The firm now says it expects its full-year results to be below expectations. Sales in the four weeks over Christmas and new year fell five percent compared with the same period in 2019 before Covid struck.
Chief executive Simon Emeny said: “While ongoing strike action will dampen sales, demand from customers remains good and we are optimistic that 2023 will deliver further growth through a busy calendar of events as office workers and tourists continue to return to the capital.”
Pubs and restaurants are grappling with rising costs for everything from labour and food ingredients to energy, at a time when punters are cutting down on spending amid a cost-of-living crunch.
Mr Emeny added: “We are operating in a high inflation environment and that continues to impact our operating costs and margins.
“While some of the costs may be temporary in nature, others – such as the national living wage increase – are more permanent and we are focused on taking action to mitigate these. Although strike action and the cost-of-living crisis create short-term hurdles to our post-pandemic recovery, we remain confident in the resilience of the pub and future opportunity for Fuller’s.”
Sales for the four-week Christmas and New Year period were up by 38 percent on last year, when trade was hit by Covid restrictions and work-from-home guidance.
In its last full-year results before Covid struck, Fullers reported sales of £333million and pre-tax profits of £166.2million.

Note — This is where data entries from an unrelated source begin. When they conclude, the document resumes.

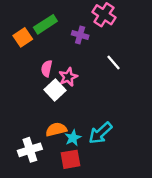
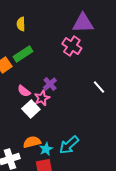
purple cross: (80, 35) -> (50, 84), moved, turned 32
white line: (114, 63) -> (99, 87), moved
pink semicircle: (47, 68) -> (24, 91), turned -64

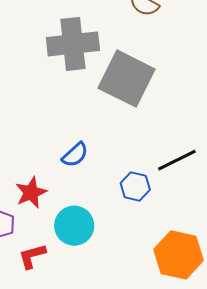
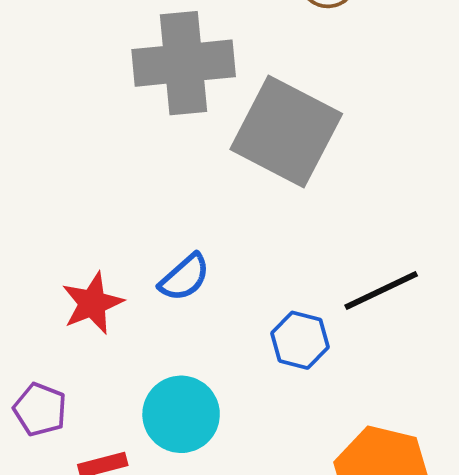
red star: (31, 193) -> (92, 303), moved

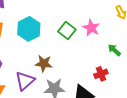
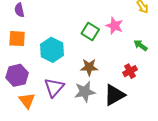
cyan hexagon: (29, 29) -> (52, 50), moved
brown star: (44, 63) -> (89, 67), moved

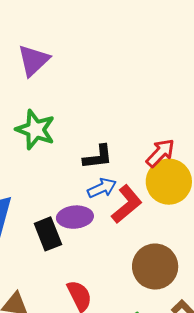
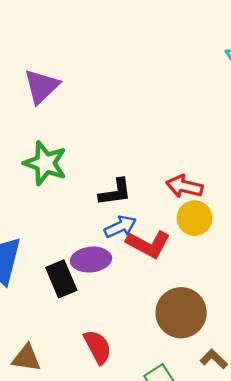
red arrow: (160, 153) -> (184, 186), turned -120
yellow circle: (169, 182) -> (195, 218), size x0.7
red L-shape: (127, 204) -> (148, 244), turned 69

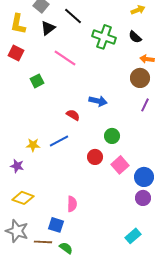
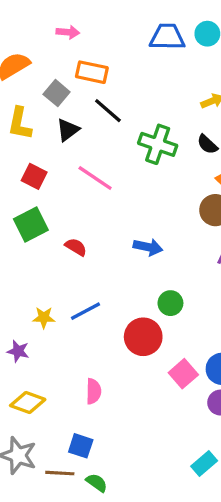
red square: (16, 53) -> (34, 176), moved
green square: (37, 81) -> (31, 225), moved, size x1.5
red semicircle: (73, 115) -> (76, 247), moved
red circle: (95, 157) -> (143, 337), size x1.5
pink square: (120, 165) -> (183, 374), moved
pink semicircle: (72, 204) -> (93, 391), moved

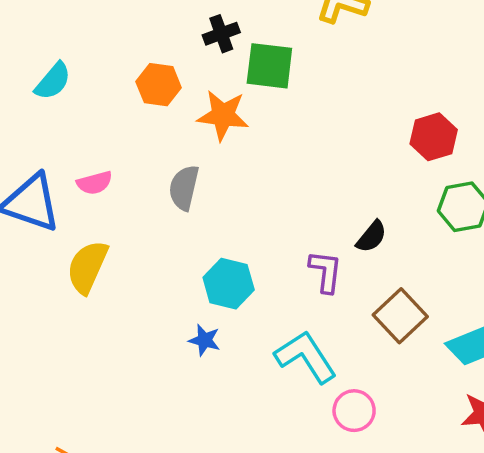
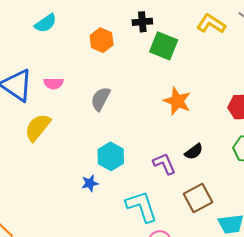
orange star: (223, 115) -> (177, 101), moved
purple L-shape: (326, 271) -> (164, 164), turned -45
blue star: (204, 340) -> (90, 183), turned 30

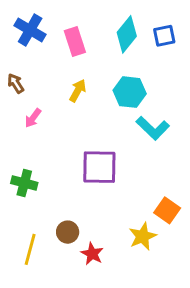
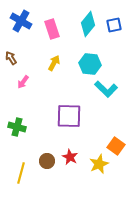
red star: (92, 254) -> (70, 157), moved

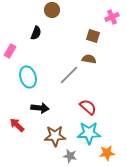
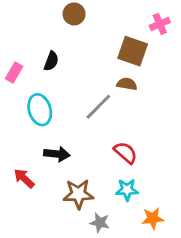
black semicircle: (36, 33) -> (51, 61), moved
brown square: (93, 36) -> (133, 51), size x1.5
cyan star: (89, 133) -> (127, 190), size x0.7

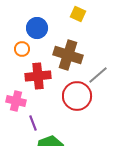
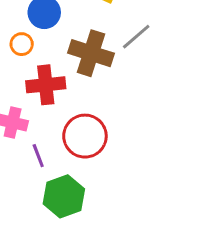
gray line: (98, 75) -> (136, 37), moved
red circle: (77, 96) -> (85, 136), moved

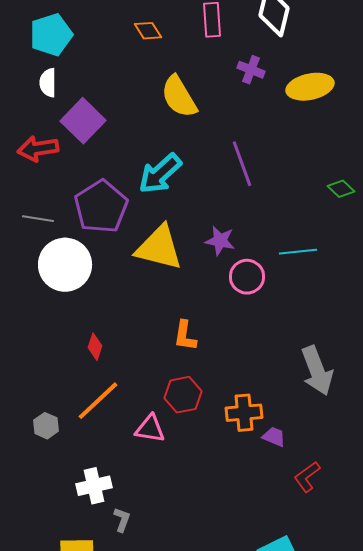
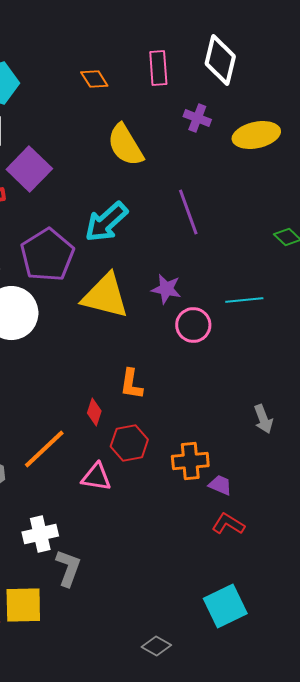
red diamond: (95, 347) -> (94, 412), moved
gray arrow: (317, 371) -> (263, 419), size x0.6
red L-shape: (307, 477) -> (228, 524), moved, turned 68
gray L-shape: (122, 520) -> (68, 568), size x1.5

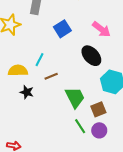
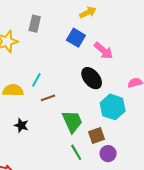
blue square: (62, 29) -> (76, 38), moved, turned -30
black star: (27, 92) -> (21, 125), moved
purple circle: (99, 130) -> (108, 154), moved

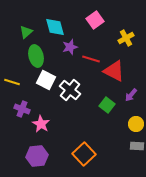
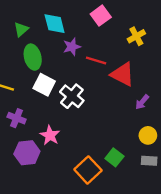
green square: (107, 105) -> (114, 157), moved
pink star: (41, 124) -> (50, 135), moved
purple hexagon: (37, 156) -> (27, 153), moved

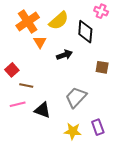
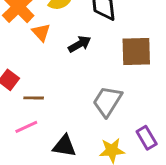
brown square: (102, 67) -> (136, 52), size x1.6
black triangle: (42, 110) -> (64, 146), moved

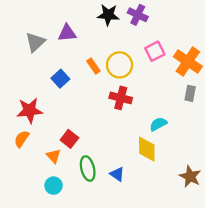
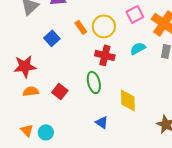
cyan semicircle: (158, 124) -> (138, 48), moved
orange semicircle: (22, 139) -> (31, 91), moved, turned 49
orange triangle: (54, 156) -> (27, 130), moved
green ellipse: (88, 168) -> (94, 82), moved

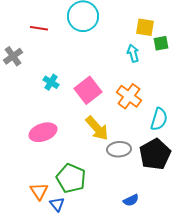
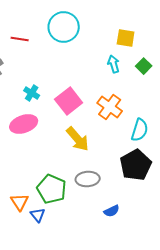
green square: (161, 43) -> (144, 66), moved, turned -35
pink ellipse: (43, 132) -> (24, 124), moved
gray ellipse: (119, 149) -> (88, 179), moved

Fuller’s, based in Chiswick, west London, has almost 400 pubs, mainly in the south of England with more than 40 percent within the M25.
In 2019 it sold its historic brewing business – best known for London Pride ale – in a deal with Japanese drinks giant Asahi in order to focus on pubs and hotels.
Russ Mould, investment director at broker AJ Bell, said: “With more train strikes on the cards, there is little that Fuller’s can do apart from hope there is an imminent resolution to the fight over transport worker pay.”